◆ Exercise data ◆
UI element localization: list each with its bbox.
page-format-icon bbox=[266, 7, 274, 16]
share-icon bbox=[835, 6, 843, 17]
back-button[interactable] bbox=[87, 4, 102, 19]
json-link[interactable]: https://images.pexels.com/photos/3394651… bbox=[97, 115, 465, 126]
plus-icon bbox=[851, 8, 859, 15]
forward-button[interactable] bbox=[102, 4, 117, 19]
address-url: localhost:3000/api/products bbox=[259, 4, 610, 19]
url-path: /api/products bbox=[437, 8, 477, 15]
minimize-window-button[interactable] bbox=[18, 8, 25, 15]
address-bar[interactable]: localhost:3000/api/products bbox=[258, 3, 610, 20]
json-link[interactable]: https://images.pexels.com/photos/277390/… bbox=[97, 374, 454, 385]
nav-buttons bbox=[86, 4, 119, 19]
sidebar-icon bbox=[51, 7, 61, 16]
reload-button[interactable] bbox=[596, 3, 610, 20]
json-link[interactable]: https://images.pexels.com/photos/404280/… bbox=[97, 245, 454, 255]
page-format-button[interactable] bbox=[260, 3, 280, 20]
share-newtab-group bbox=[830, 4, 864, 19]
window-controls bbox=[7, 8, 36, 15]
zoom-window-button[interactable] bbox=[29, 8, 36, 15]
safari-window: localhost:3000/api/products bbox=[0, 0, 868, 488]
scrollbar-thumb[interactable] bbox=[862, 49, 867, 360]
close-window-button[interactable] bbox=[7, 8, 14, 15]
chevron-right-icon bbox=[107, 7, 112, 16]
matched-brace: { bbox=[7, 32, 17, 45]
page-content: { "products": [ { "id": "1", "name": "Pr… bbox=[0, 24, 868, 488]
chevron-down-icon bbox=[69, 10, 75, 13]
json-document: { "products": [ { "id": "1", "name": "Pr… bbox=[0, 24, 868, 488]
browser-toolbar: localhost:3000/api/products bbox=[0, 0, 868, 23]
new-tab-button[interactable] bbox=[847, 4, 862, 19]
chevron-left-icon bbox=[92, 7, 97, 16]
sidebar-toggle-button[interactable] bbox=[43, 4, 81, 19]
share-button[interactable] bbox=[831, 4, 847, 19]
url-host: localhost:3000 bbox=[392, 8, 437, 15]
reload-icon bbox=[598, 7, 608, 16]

◆ Work required ◆
Return the full listing, character for character.

◆ Exercise output ◆
UI element localization: list each with its bbox.
page-format-icon bbox=[266, 7, 274, 16]
share-icon bbox=[835, 6, 843, 17]
back-button[interactable] bbox=[87, 4, 102, 19]
json-link[interactable]: https://images.pexels.com/photos/3394651… bbox=[97, 115, 465, 126]
plus-icon bbox=[851, 8, 859, 15]
forward-button[interactable] bbox=[102, 4, 117, 19]
address-url: localhost:3000/api/products bbox=[259, 4, 610, 19]
url-path: /api/products bbox=[437, 8, 477, 15]
minimize-window-button[interactable] bbox=[18, 8, 25, 15]
address-bar[interactable]: localhost:3000/api/products bbox=[258, 3, 610, 20]
json-link[interactable]: https://images.pexels.com/photos/277390/… bbox=[97, 374, 454, 385]
nav-buttons bbox=[86, 4, 119, 19]
sidebar-icon bbox=[51, 7, 61, 16]
reload-button[interactable] bbox=[596, 3, 610, 20]
json-link[interactable]: https://images.pexels.com/photos/404280/… bbox=[97, 245, 454, 255]
page-format-button[interactable] bbox=[260, 3, 280, 20]
share-newtab-group bbox=[830, 4, 864, 19]
window-controls bbox=[7, 8, 36, 15]
zoom-window-button[interactable] bbox=[29, 8, 36, 15]
safari-window: localhost:3000/api/products bbox=[0, 0, 868, 488]
scrollbar-thumb[interactable] bbox=[862, 49, 867, 360]
close-window-button[interactable] bbox=[7, 8, 14, 15]
chevron-right-icon bbox=[107, 7, 112, 16]
matched-brace: { bbox=[7, 32, 17, 45]
page-content: { "products": [ { "id": "1", "name": "Pr… bbox=[0, 24, 868, 488]
chevron-down-icon bbox=[69, 10, 75, 13]
json-document: { "products": [ { "id": "1", "name": "Pr… bbox=[0, 24, 868, 488]
browser-toolbar: localhost:3000/api/products bbox=[0, 0, 868, 23]
new-tab-button[interactable] bbox=[847, 4, 862, 19]
chevron-left-icon bbox=[92, 7, 97, 16]
sidebar-toggle-button[interactable] bbox=[43, 4, 81, 19]
share-button[interactable] bbox=[831, 4, 847, 19]
url-host: localhost:3000 bbox=[392, 8, 437, 15]
reload-icon bbox=[598, 7, 608, 16]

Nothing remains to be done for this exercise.